* Data for analysis:

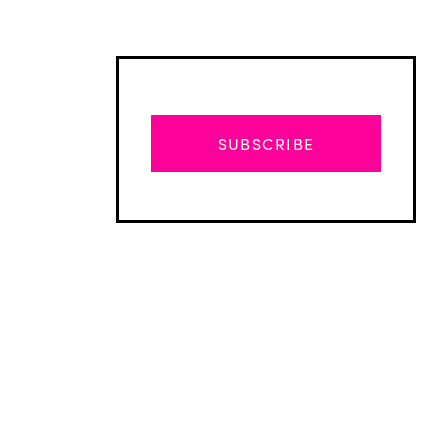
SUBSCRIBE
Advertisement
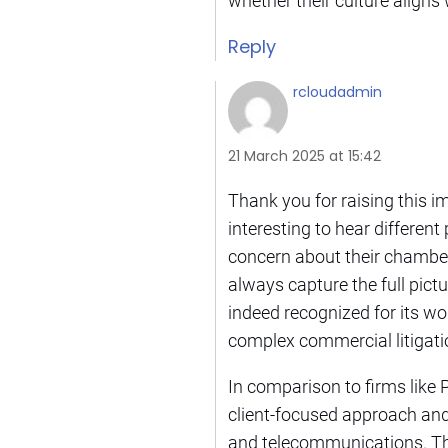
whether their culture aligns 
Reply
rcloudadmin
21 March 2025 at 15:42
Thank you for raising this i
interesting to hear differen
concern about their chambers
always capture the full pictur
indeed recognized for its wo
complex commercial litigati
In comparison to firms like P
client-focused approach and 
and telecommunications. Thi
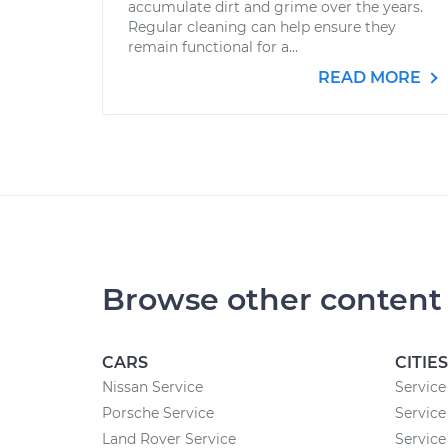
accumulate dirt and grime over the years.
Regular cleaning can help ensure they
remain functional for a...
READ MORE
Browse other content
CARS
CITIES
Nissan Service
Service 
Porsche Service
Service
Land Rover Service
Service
* * *
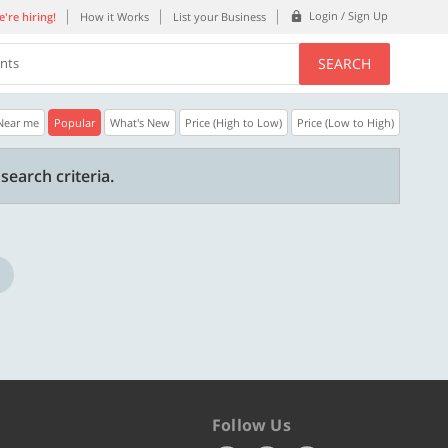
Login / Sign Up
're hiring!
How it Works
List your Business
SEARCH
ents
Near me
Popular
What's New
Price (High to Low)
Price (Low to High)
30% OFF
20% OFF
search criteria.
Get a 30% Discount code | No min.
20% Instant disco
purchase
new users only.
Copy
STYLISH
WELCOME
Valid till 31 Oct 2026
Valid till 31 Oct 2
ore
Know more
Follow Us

* What is required: Count the lines above that contain "till" and reply with the figure alone.

* Answer space: 2